=== TRY IT ===
The answer must be an exact transcription of the lines below from the first through the one containing "Футбольная форма Kelme", with the pictures left out; please add nothing else.

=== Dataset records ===
....................
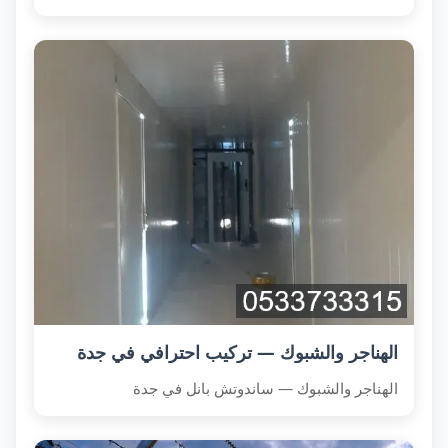
الهناجر والشبوك — تركيب احترافي في جدة
الهناجر والشبوك — ساندوتش بانل في جدة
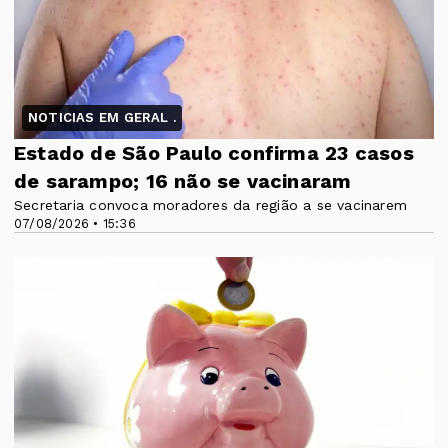
NOTICIAS EM GERAL .
Estado de São Paulo confirma 23 casos
de sarampo; 16 não se vacinaram
Secretaria convoca moradores da região a se vacinarem
07/08/2026 • 15:36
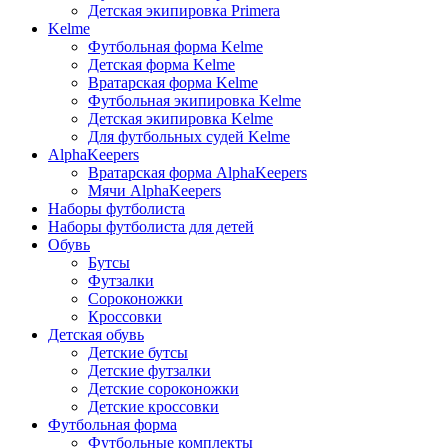
Детская экипировка Primera
Kelme
Футбольная форма Kelme
Детская форма Kelme
Вратарская форма Kelme
Футбольная экипировка Kelme
Детская экипировка Kelme
Для футбольных судей Kelme
AlphaKeepers
Вратарская форма AlphaKeepers
Мячи AlphaKeepers
Наборы футболиста
Наборы футболиста для детей
Обувь
Бутсы
Футзалки
Сороконожки
Кроссовки
Детская обувь
Детские бутсы
Детские футзалки
Детские сороконожки
Детские кроссовки
Футбольная форма
Футбольные комплекты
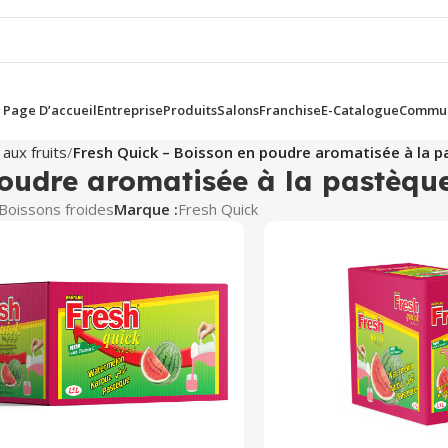
Page D’accueil
Entreprise
Produits
Salons
Franchise
E-Catalogue
Commun
aux fruits
Fresh Quick – Boisson en poudre aromatisée à la p
oudre aromatisée à la pastèque
Boissons froides
Marque :
Fresh Quick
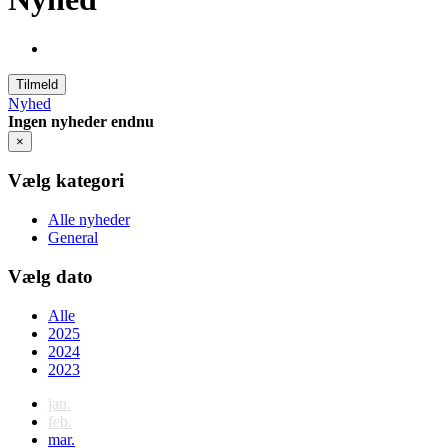
Tilmeld
Nyhed
Ingen nyheder endnu
×
Vælg kategori
Alle nyheder
General
Vælg dato
Alle
2025
2024
2023
jan.
feb.
mar.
....................
=== RESPONSE TO THIS EXERCISE ===
الهناجر والشبوك — تركيب احترافي في جدة
الهناجر والشبوك — ساندوتش بانل في جدة
NOTICIAS EM GERAL .
Estado de São Paulo confirma 23 casos
de sarampo; 16 não se vacinaram
Secretaria convoca moradores da região a se vacinarem
07/08/2026 • 15:36
Детская экипировка Primera
Kelme
Футбольная форма Kelme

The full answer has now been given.